Kedua wanita tersebut membeli produk kosmetik dari olshop ternama di Indonesia. Dia kemudian menjualnya kembali ke masyarakat. Namun polisi menangkap mereka dan menyatakan produk yang dijual adalah ilegal dan tidak terdaftar di Badan Pengawas Obat dan Makanan (BPOM).

Kosmetik yang dijual berupa 50 kotak krim malam merek YU CHUN MEI, 50 kotak krim siang merek YU CHUN MEI, 50 kotak kosmetik serum merek YU CHUN MEI dan 50 kotak produk sabun merek YU CHUN MEI.

Namun, pada persidangan dengan agenda eksepsi di Pengadilan Negeri Praya, Rabu, 4 Maret 2020, kuasa hukum HM mengatakan produk yang dijual HM ternyata telah terdaftar di BPOM.

Dalam penelusuran media ini di situs cekbpom.pom.go.id, sebanyak lima produk YU CHUN MEI telah terdaftar BPOM.
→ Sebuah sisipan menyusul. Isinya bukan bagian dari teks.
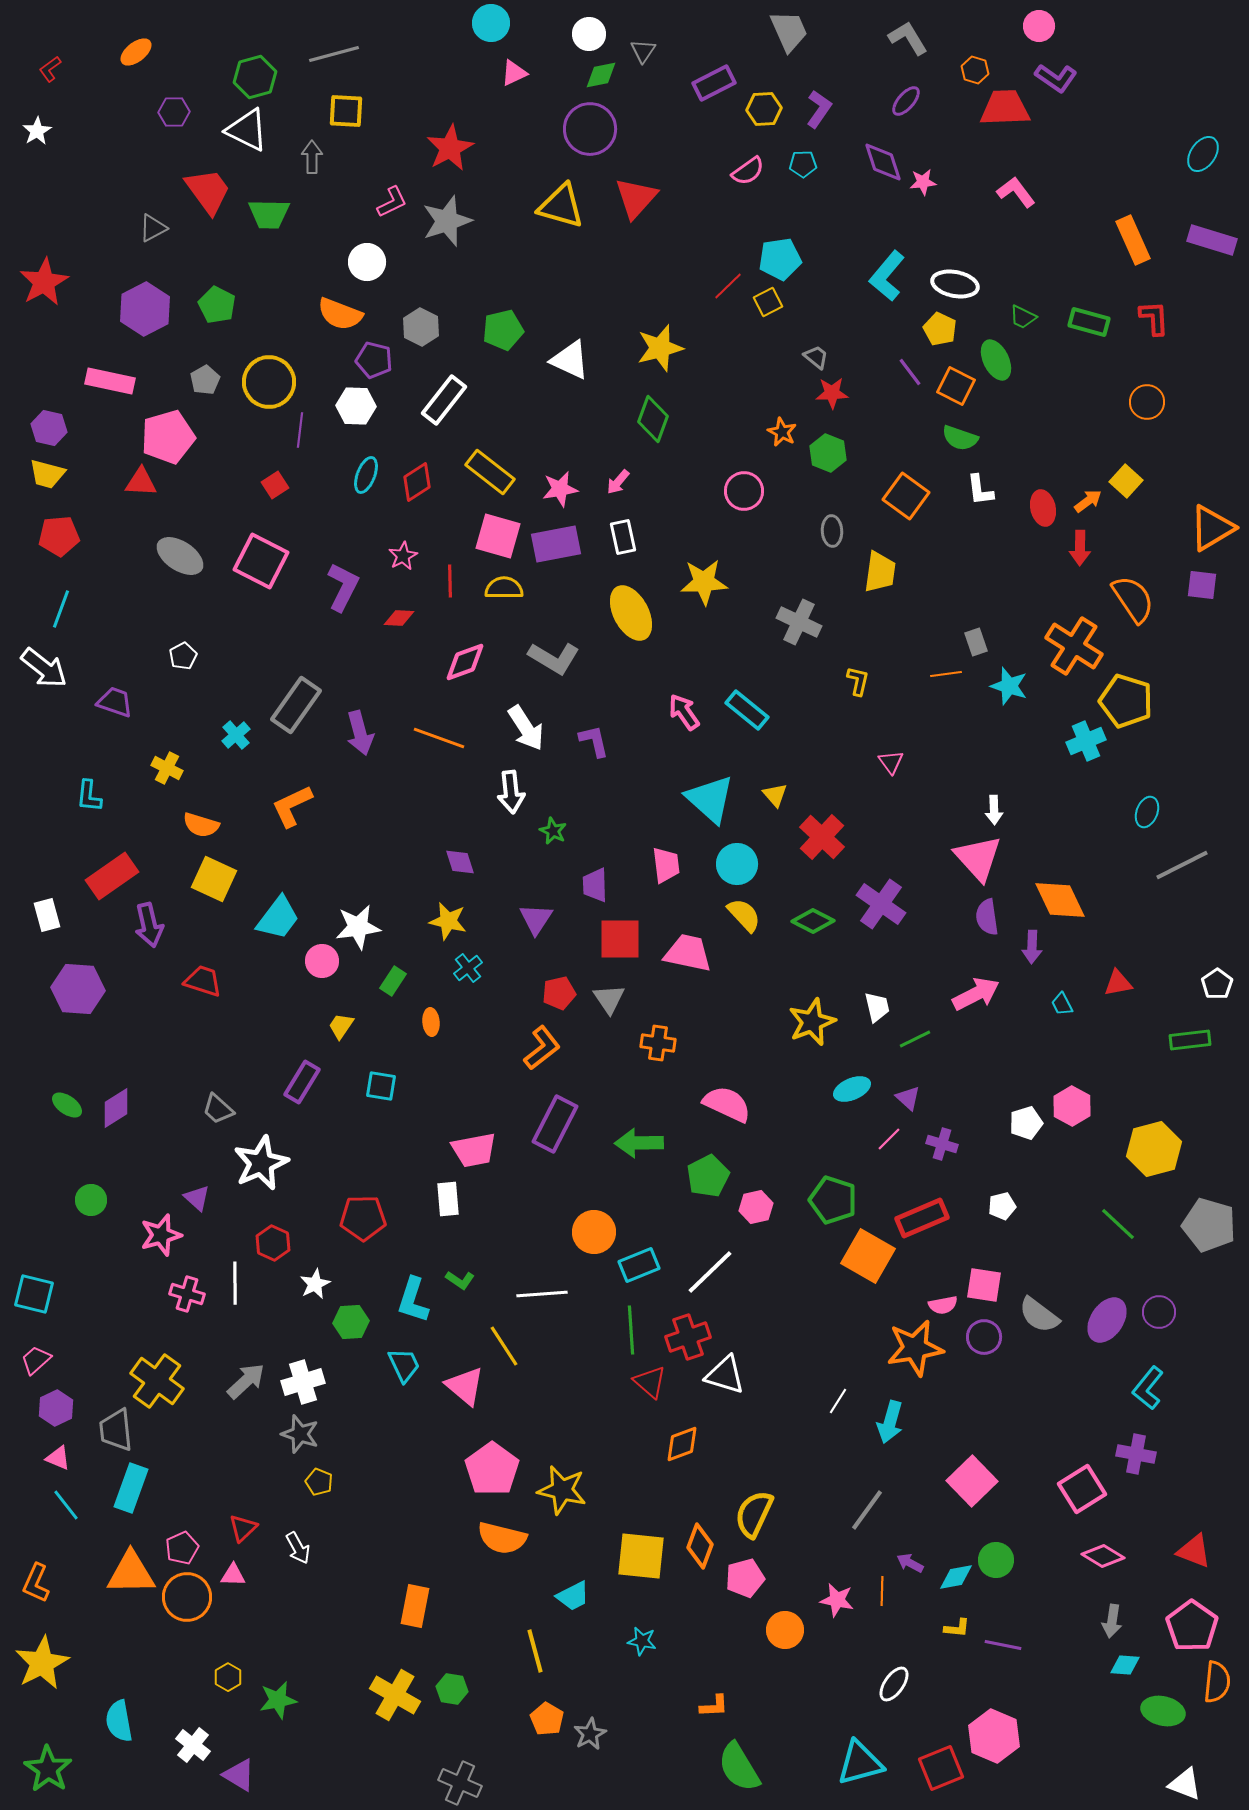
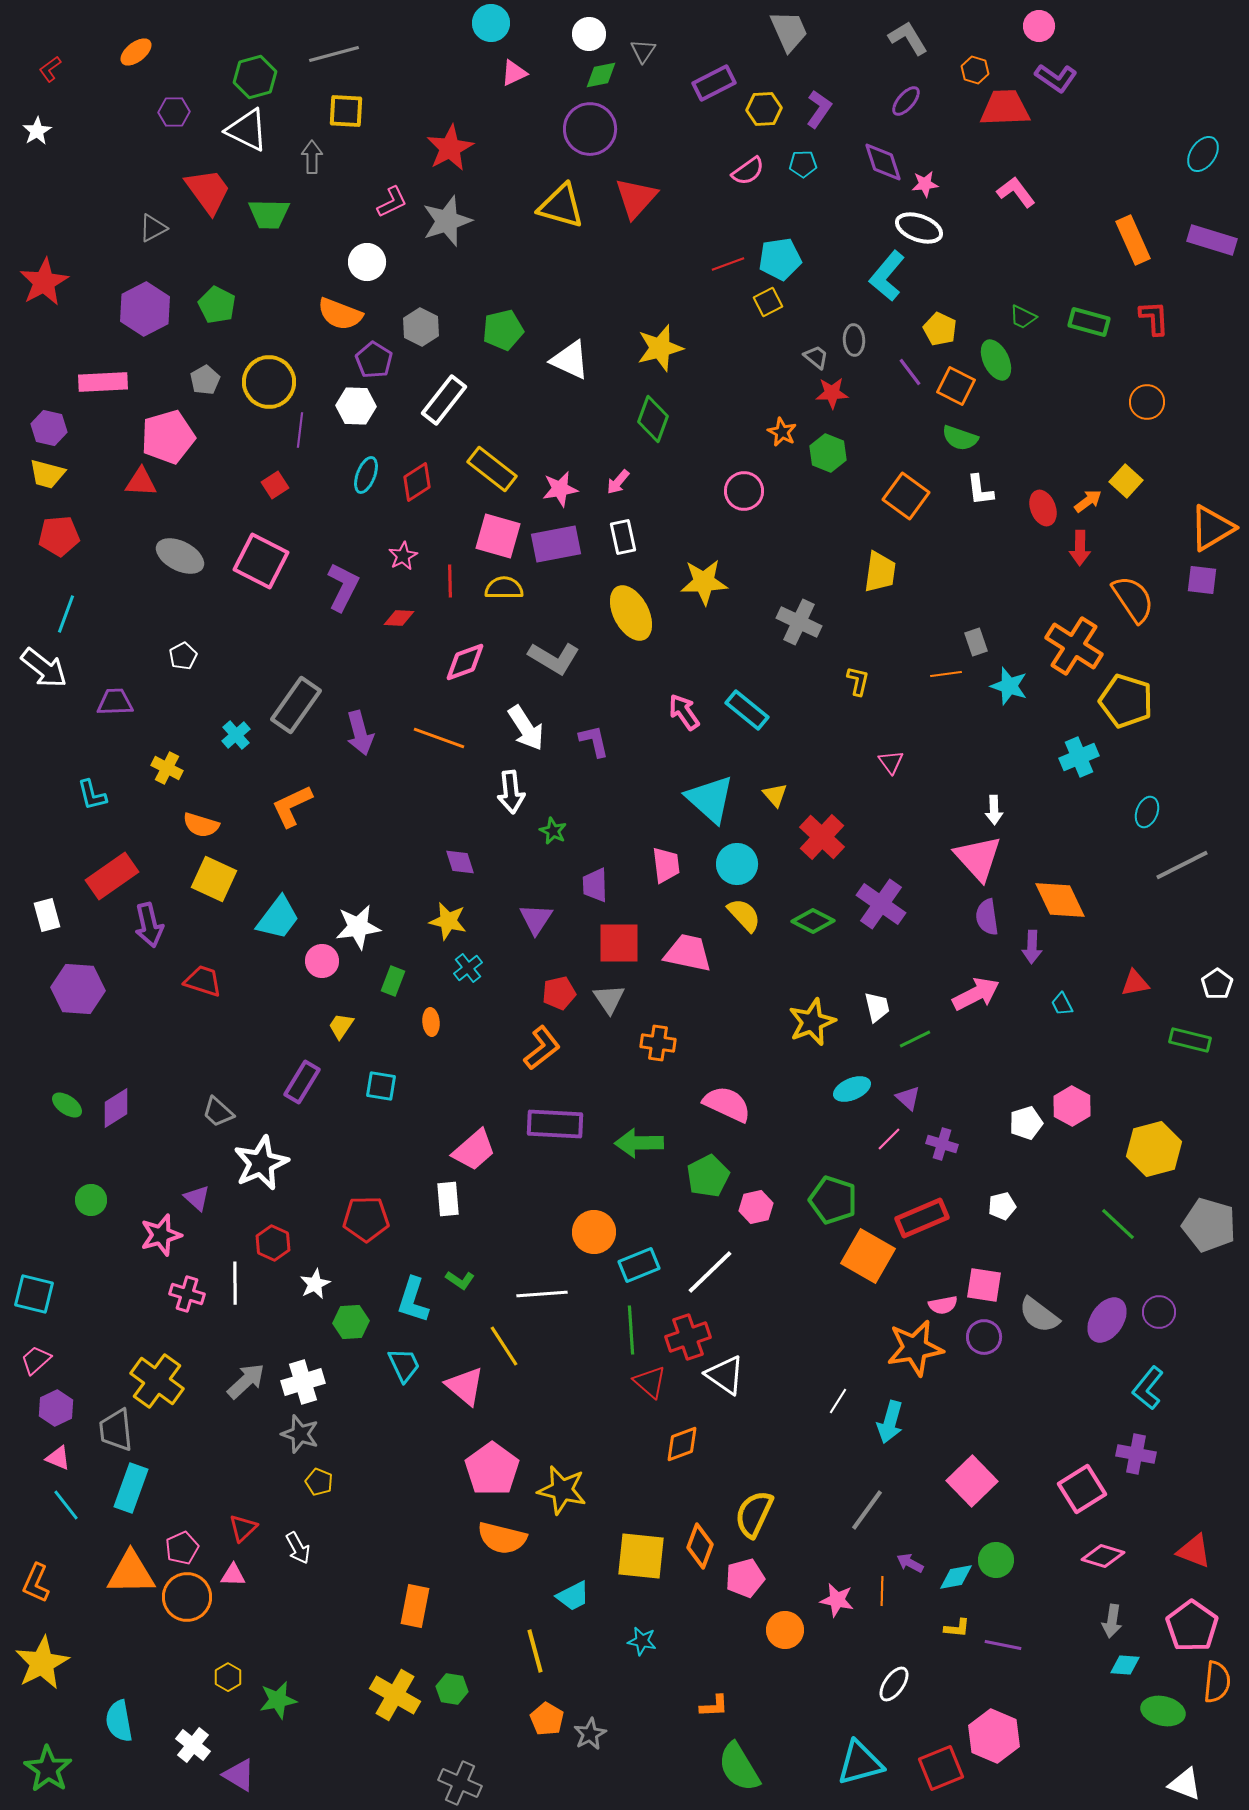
pink star at (923, 182): moved 2 px right, 2 px down
white ellipse at (955, 284): moved 36 px left, 56 px up; rotated 9 degrees clockwise
red line at (728, 286): moved 22 px up; rotated 24 degrees clockwise
purple pentagon at (374, 360): rotated 18 degrees clockwise
pink rectangle at (110, 381): moved 7 px left, 1 px down; rotated 15 degrees counterclockwise
yellow rectangle at (490, 472): moved 2 px right, 3 px up
red ellipse at (1043, 508): rotated 8 degrees counterclockwise
gray ellipse at (832, 531): moved 22 px right, 191 px up
gray ellipse at (180, 556): rotated 6 degrees counterclockwise
purple square at (1202, 585): moved 5 px up
cyan line at (61, 609): moved 5 px right, 5 px down
purple trapezoid at (115, 702): rotated 21 degrees counterclockwise
cyan cross at (1086, 741): moved 7 px left, 16 px down
cyan L-shape at (89, 796): moved 3 px right, 1 px up; rotated 20 degrees counterclockwise
red square at (620, 939): moved 1 px left, 4 px down
green rectangle at (393, 981): rotated 12 degrees counterclockwise
red triangle at (1118, 983): moved 17 px right
green rectangle at (1190, 1040): rotated 21 degrees clockwise
gray trapezoid at (218, 1109): moved 3 px down
purple rectangle at (555, 1124): rotated 66 degrees clockwise
pink trapezoid at (474, 1150): rotated 30 degrees counterclockwise
red pentagon at (363, 1218): moved 3 px right, 1 px down
white triangle at (725, 1375): rotated 18 degrees clockwise
pink diamond at (1103, 1556): rotated 15 degrees counterclockwise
Produk Pure Gold 24 K Serum terdaftar dengan nomor registrasi NA18191905994 pada 2 Oktober 2019. Produk Lightening Day Cream terdaftar dengan nomor registrasi NA18190122813 pada 12 Agustus 2019.

Kemudian, produk Lightening Night Cream terdaftar dengan nomor registrasi NA18190122279 pada 17 Juli 2019. Kemudian, produk Brightening Cleanser terdaftar dengan nomor registrasi NA18181206968 pada 5 November 2018.

Terakhir, produk Serum Whitening Essence terdaftar dengan nomor registrasi NA18181900943 pada 5 November 2018.

Seluruhnya merupakan produk dengan merek YU CHUN MEI yang didaftarkan oleh PT Cressindo Kusuma di Jakarta Utara.

Dari tiga kasus tersebut, membuktikan aparat penegak hukum di Lombok Tengah condong lebih progresif dalam menangani kasus-kasus kecil yang justru terkadang menyita rasa kemanusiaan. (red)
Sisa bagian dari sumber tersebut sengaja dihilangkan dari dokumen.